Boş durmayınız! Zira ölüm peşinizde.(Habib-i Acemi r.a.)
TABİB’ÜL-ASR’DAN
“Ölmüşüm!... Başımda ehlim, iyalim, yakınlarım ve dostlarım toplanmış ağlıyorlar. “Ah, siz değil, ben ağlayacak durumdayım şimdi... Ah, keşke, keşke dünyada ağlayıp da, şimdi burada gülebilseydim!..” Teneşire upuzun uzatmışlar, gassal başımda cesedimi yıkıyor, kirlerimi temizliyor; istediği tarafa evirip çeviriyor beni... “Ah keşke ben, ben de, can bedende iken kirlerimi yıkasa idim, tevbeyle, istiğfarla arınsam ve günah işlemeseydim! ALLAH Resulü’nün (s.a.v.) mübarek elleri arasında evirilse, çevrilse, yoğrulsa ve buraya müsait şekli alsaydım!...”
Bak, kara ve karanlık bildiğim kabrin karanlığına terk etmeden, son bir defa daha aklık görsün der gibi beni beyaz kefene sarıyorlar. “Ah, keşke kabrimi aydınlatacak olan ALLAH’ın boyası ile boyansaydım; abdest ile parlayıp namaz ile nurlanıp ve ALLAH (c.c.) yolunda hizmet ile aklansaydım!..” Eyvah, dört parça tahtadan yapılmış kuru tabuta da koydular. “Aah, aah, yumuşak döşeklerde ve koltuklarda ayaklarımı uzatmış, hayatın tadını çıkarırken neden düşünmedim bir gün böyle kuru bir tahtaya uzatılacağımı, neden?
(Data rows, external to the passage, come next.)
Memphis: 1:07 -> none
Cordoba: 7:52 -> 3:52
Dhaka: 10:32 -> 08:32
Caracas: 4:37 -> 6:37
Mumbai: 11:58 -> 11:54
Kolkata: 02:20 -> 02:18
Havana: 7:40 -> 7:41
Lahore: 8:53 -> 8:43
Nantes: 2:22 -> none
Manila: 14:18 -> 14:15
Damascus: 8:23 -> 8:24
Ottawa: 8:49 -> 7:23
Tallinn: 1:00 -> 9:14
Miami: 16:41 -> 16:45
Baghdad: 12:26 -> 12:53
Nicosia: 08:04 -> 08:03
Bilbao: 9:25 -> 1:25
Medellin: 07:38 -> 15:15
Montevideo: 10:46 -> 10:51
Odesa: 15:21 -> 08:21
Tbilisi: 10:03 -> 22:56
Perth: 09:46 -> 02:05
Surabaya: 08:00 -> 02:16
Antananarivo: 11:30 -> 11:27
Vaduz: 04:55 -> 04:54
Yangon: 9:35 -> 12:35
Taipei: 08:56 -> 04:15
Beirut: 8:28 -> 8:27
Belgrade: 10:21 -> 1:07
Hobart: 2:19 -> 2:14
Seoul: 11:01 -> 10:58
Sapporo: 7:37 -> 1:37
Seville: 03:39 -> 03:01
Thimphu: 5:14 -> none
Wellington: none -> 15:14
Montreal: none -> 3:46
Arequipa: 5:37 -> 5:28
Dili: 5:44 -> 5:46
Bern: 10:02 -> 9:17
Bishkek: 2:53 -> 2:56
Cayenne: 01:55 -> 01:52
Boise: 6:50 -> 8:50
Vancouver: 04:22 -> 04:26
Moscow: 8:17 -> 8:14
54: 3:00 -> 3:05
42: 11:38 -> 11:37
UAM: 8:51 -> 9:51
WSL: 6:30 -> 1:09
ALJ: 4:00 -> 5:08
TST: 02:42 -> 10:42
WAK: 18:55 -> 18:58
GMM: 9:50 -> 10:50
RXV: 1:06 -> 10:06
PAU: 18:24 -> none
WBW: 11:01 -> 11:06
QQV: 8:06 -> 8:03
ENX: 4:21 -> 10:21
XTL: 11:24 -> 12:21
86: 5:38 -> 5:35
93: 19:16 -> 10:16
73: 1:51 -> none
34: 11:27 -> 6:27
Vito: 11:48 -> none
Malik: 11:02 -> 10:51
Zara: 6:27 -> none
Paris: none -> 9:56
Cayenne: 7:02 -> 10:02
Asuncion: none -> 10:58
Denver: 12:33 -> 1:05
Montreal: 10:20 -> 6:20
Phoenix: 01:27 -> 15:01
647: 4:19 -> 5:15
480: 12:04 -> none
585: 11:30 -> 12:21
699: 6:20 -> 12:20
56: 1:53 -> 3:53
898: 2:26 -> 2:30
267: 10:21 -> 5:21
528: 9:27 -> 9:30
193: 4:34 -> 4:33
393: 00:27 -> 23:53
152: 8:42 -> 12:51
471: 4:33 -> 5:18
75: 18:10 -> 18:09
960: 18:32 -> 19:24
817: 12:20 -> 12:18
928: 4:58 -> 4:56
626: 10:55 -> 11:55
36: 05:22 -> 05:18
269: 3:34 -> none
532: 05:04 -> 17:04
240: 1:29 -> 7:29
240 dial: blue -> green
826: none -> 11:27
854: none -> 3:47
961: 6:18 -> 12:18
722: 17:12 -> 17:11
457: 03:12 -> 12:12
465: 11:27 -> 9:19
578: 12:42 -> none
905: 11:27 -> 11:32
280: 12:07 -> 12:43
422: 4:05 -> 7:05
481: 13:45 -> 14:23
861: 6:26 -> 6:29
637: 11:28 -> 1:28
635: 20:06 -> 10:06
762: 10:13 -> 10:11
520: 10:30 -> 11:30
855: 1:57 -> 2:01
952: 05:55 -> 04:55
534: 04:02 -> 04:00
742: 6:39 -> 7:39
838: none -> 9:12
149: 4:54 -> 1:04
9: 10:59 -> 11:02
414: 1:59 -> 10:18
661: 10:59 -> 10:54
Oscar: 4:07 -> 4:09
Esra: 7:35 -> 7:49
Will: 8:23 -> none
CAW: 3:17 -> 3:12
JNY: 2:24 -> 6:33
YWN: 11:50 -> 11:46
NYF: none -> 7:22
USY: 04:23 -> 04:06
Babama da aynı şeyi yapmışlardı halbuki!..”
İşte beni musallaya yatırdılar ve namazımı kıldılar... Aldılar sırtlarına ve.. evet, işte kabre koydular. Hani, hani nerde benim eşim, nerde evladım, nerde dostlarım? Ne oldu size? Neden arkanızı dönüp ayrılıyor ve beni bu daracık yerde tek başıma bırakıyorsunuz? Malım, mülküm, servetim! Nerde bütün bunlar? Dünyada iken böyle miydik ya? Cesedim, bir an olsun benden ayrılmayan bedenim, güzel gözlerim, kulaklarım, ellerim, ayaklarım... Siz de mi beni terk edip gidiyorsunuz? Ah keşke, keşke beni kabir kapısında terk edecek olan şeylere gönül bağlamasaydım; burada faydası dokunacak ameller işleseydim!”